## WORK ORDER
Among the entries below, find the lines with "lebih" and copy them.

Saved data entries:

● ● ● ●

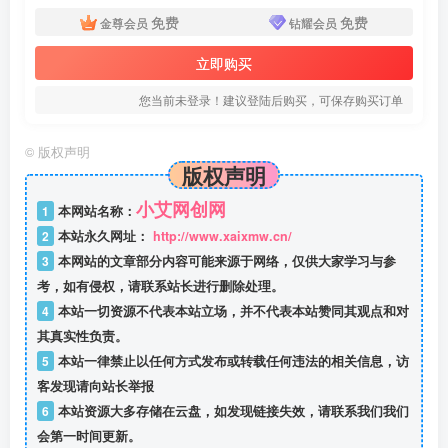
免费
免费
金尊会员
钻耀会员
立即购买
您当前未登录！建议登陆后购买，可保存购买订单
©
版权声明
版权声明
小艾网创网
1
本网站名称：
2
本站永久网址：
http://www.xaixmw.cn/
3
本网站的文章部分内容可能来源于网络，仅供大家学习与参
考，如有侵权，请联系站长进行删除处理。
4
本站一切资源不代表本站立场，并不代表本站赞同其观点和对
其真实性负责。
5
本站一律禁止以任何方式发布或转载任何违法的相关信息，访
客发现请向站长举报
6
本站资源大多存储在云盘，如发现链接失效，请联系我们我们
会第一时间更新。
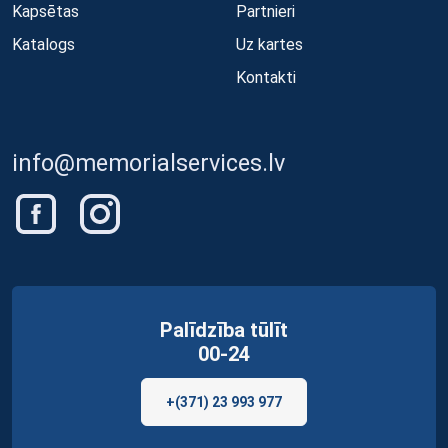
Kapsētas
Partnieri
Katalogs
Uz kartes
Kontakti
info@memorialservices.lv
Palīdzība tūlīt
00-24
+(371) 23 993 977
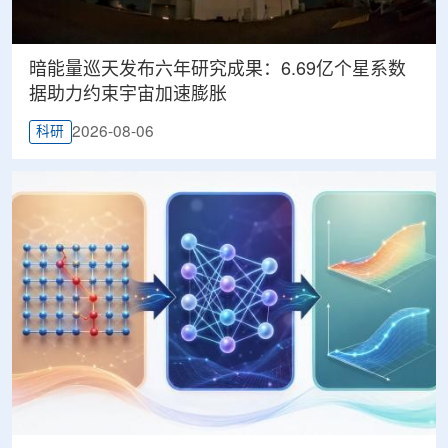
暗能量巡天发布六年研究成果：6.69亿个星系数
据助力约束宇宙加速膨胀
2026-08-06
科研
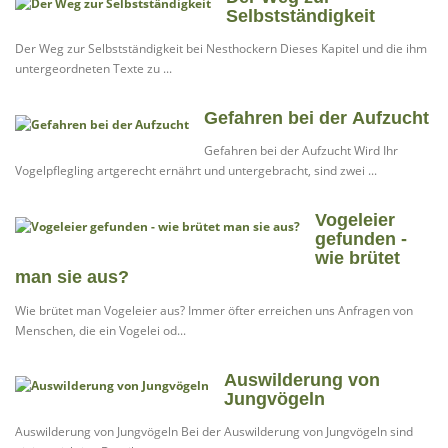
Selbstständigkeit
Der Weg zur Selbstständigkeit bei Nesthockern Dieses Kapitel und die ihm
untergeordneten Texte zu ...
Gefahren bei der Aufzucht
Gefahren bei der Aufzucht Wird Ihr
Vogelpflegling artgerecht ernährt und untergebracht, sind zwei ...
Vogeleier
gefunden -
wie brütet
man sie aus?
Wie brütet man Vogeleier aus? Immer öfter erreichen uns Anfragen von
Menschen, die ein Vogelei od...
Auswilderung von
Jungvögeln
Auswilderung von Jungvögeln Bei der Auswilderung von Jungvögeln sind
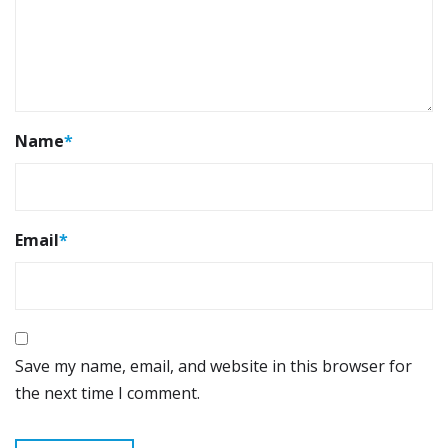
Name
*
Email
*
Save my name, email, and website in this browser for
the next time I comment.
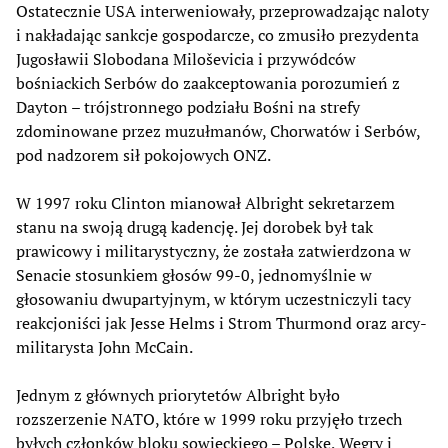
Ostatecznie USA interweniowały, przeprowadzając naloty
i nakładając sankcje gospodarcze, co zmusiło prezydenta
Jugosławii Slobodana Miloševicia i przywódców
bośniackich Serbów do zaakceptowania porozumień z
Dayton – trójstronnego podziału Bośni na strefy
zdominowane przez muzułmanów, Chorwatów i Serbów,
pod nadzorem sił pokojowych ONZ.
W 1997 roku Clinton mianował Albright sekretarzem
stanu na swoją drugą kadencję. Jej dorobek był tak
prawicowy i militarystyczny, że została zatwierdzona w
Senacie stosunkiem głosów 99-0, jednomyślnie w
głosowaniu dwupartyjnym, w którym uczestniczyli tacy
reakcjoniści jak Jesse Helms i Strom Thurmond oraz arcy-
militarysta John McCain.
Jednym z głównych priorytetów Albright było
rozszerzenie NATO, które w 1999 roku przyjęło trzech
byłych członków bloku sowieckiego – Polskę, Węgry i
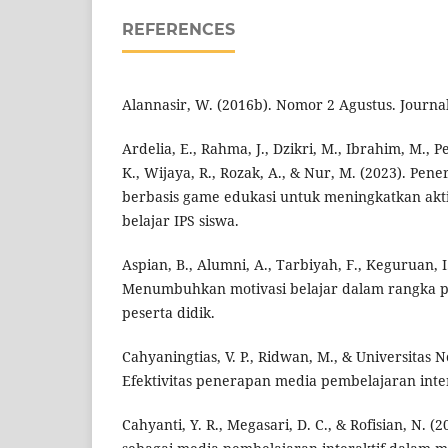
REFERENCES
Alannasir, W. (2016b). Nomor 2 Agustus. Journal
Ardelia, E., Rahma, J., Dzikri, M., Ibrahim, M., Pe
K., Wijaya, R., Rozak, A., & Nur, M. (2023). Pen
berbasis game edukasi untuk meningkatkan akti
belajar IPS siswa.
Aspian, B., Alumni, A., Tarbiyah, F., Keguruan, I.
Menumbuhkan motivasi belajar dalam rangka pe
peserta didik.
Cahyaningtias, V. P., Ridwan, M., & Universitas 
Efektivitas penerapan media pembelajaran inter
Cahyanti, Y. R., Megasari, D. C., & Rofisian, N. 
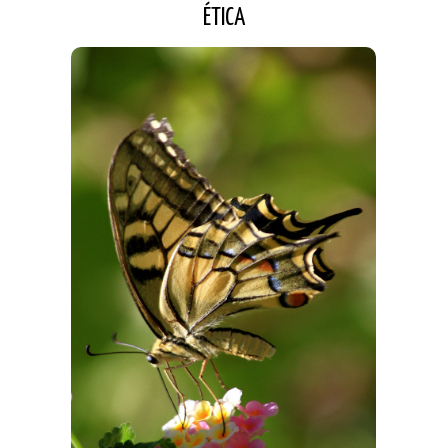
ÉTICA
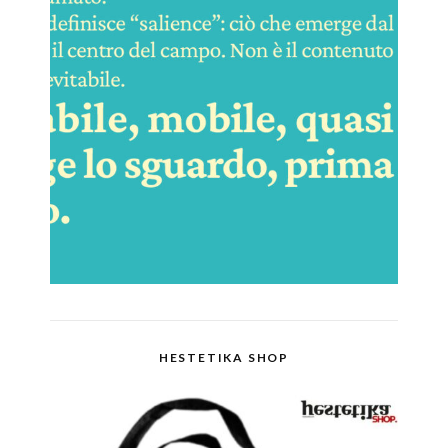
HESTETIKA SHOP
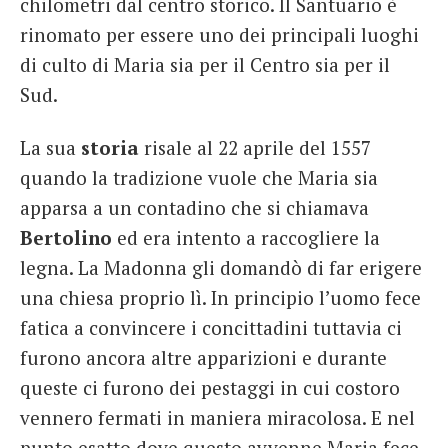
chilometri dal centro storico. Il Santuario è
rinomato per essere uno dei principali luoghi
di culto di Maria sia per il Centro sia per il
Sud.
La sua
storia
risale al 22 aprile del 1557
quando la tradizione vuole che Maria sia
apparsa a un contadino che si chiamava
Bertolino
ed era intento a raccogliere la
legna. La Madonna gli domandò di far erigere
una chiesa proprio lì. In principio l’uomo fece
fatica a convincere i concittadini tuttavia ci
furono ancora altre apparizioni e durante
queste ci furono dei pestaggi in cui costoro
vennero fermati in maniera miracolosa. E nel
punto esatto dove questo avvenne Maria fece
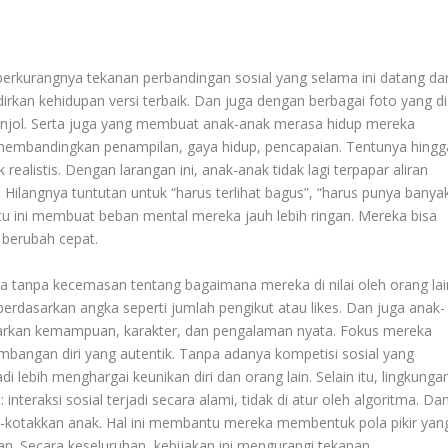
berkurangnya tekanan perbandingan sosial yang selama ini datang dar
rkan kehidupan versi terbaik. Dan juga dengan berbagai foto yang di
nonjol. Serta juga yang membuat anak-anak merasa hidup mereka
 membandingkan penampilan, gaya hidup, pencapaian. Tentunya hingg
ealistis. Dengan larangan ini, anak-anak tidak lagi terpapar aliran
 Hilangnya tuntutan untuk “harus terlihat bagus”, “harus punya banya
atu ini membuat beban mental mereka jauh lebih ringan. Mereka bisa
 berubah cepat.
ga tanpa kecemasan tentang bagaimana mereka di nilai oleh orang lai
ri berdasarkan angka seperti jumlah pengikut atau likes. Dan juga anak-
arkan kemampuan, karakter, dan pengalaman nyata. Fokus mereka
embangan diri yang autentik. Tanpa adanya kompetisi sosial yang
 lebih menghargai keunikan diri dan orang lain. Selain itu, lingkunga
interaksi sosial terjadi secara alami, tidak di atur oleh algoritma. Da
ak-kotakkan anak. Hal ini membantu mereka membentuk pola pikir yan
dupan. Secara keseluruhan, kebijakan ini mengurangi tekanan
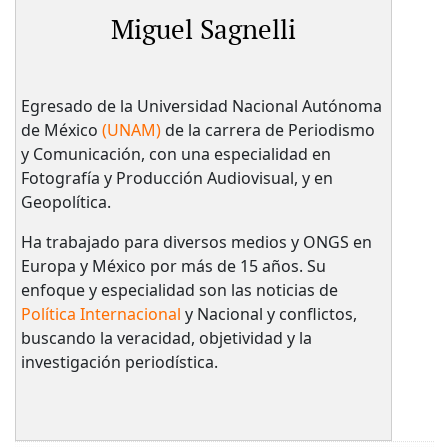
Miguel Sagnelli
Egresado de la Universidad Nacional Autónoma
de México
(UNAM)
de la carrera de Periodismo
y Comunicación, con una especialidad en
Fotografía y Producción Audiovisual, y en
Geopolítica.
Ha trabajado para diversos medios y ONGS en
Europa y México por más de 15 años. Su
enfoque y especialidad son las noticias de
Política Internacional
y Nacional y conflictos,
buscando la veracidad, objetividad y la
investigación periodística.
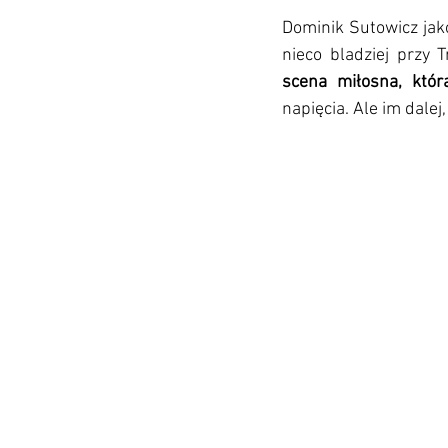
Dominik Sutowicz jak
nieco bladziej przy T
scena miłosna, któr
napięcia. Ale im dalej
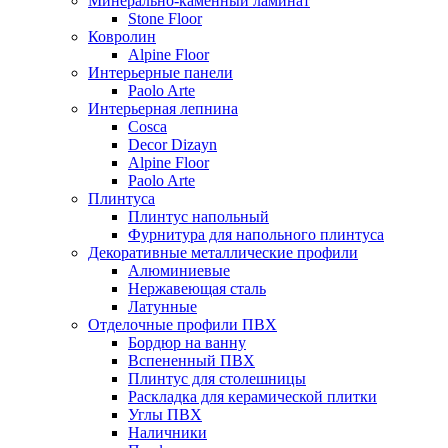
Минерально-каменный ламинат
Stone Floor
Ковролин
Alpine Floor
Интерьерные панели
Paolo Arte
Интерьерная лепнина
Cosca
Decor Dizayn
Alpine Floor
Paolo Arte
Плинтуса
Плинтус напольный
Фурнитура для напольного плинтуса
Декоративные металлические профили
Алюминиевые
Нержавеющая сталь
Латунные
Отделочные профили ПВХ
Бордюр на ванну
Вспененный ПВХ
Плинтус для столешницы
Раскладка для керамической плитки
Углы ПВХ
Наличники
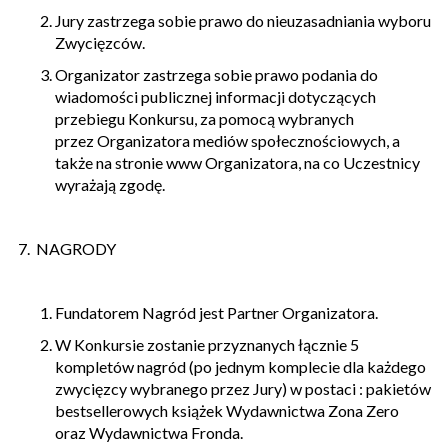
Jury zastrzega sobie prawo do nieuzasadniania wyboru
Zwycięzców.
Organizator zastrzega sobie prawo podania do
wiadomości publicznej informacji dotyczących
przebiegu Konkursu, za pomocą wybranych
przez Organizatora mediów społecznościowych, a
także na stronie www Organizatora, na co Uczestnicy
wyrażają zgodę.
7. NAGRODY
Fundatorem Nagród jest Partner Organizatora.
W Konkursie zostanie przyznanych łącznie
5
kompletów nagród (po jednym komplecie dla każdego
zwycięzcy wybranego przez Jury) w postaci : pakietów
bestsellerowych książek Wydawnictwa Zona Zero
oraz Wydawnictwa Fronda.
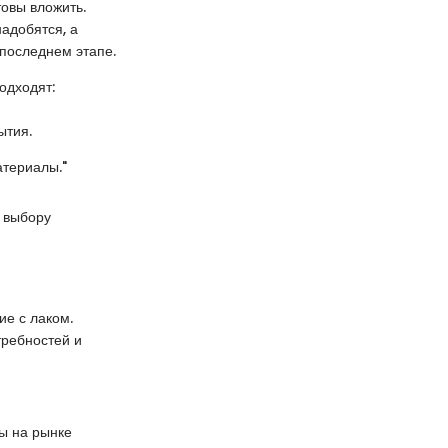
товы вложить.
адобятся, а
 последнем этапе.
подходят:
ытия.
атериалы."
— выбору
ие с лаком.
требностей и
ы на рынке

● ● ● ●

## OUTPUT FOR THIS EXERCISE
atu ini membuat beban mental mereka jauh lebih ringan. Mereka bisa
 lebih menghargai keunikan diri dan orang lain. Selain itu, lingkunga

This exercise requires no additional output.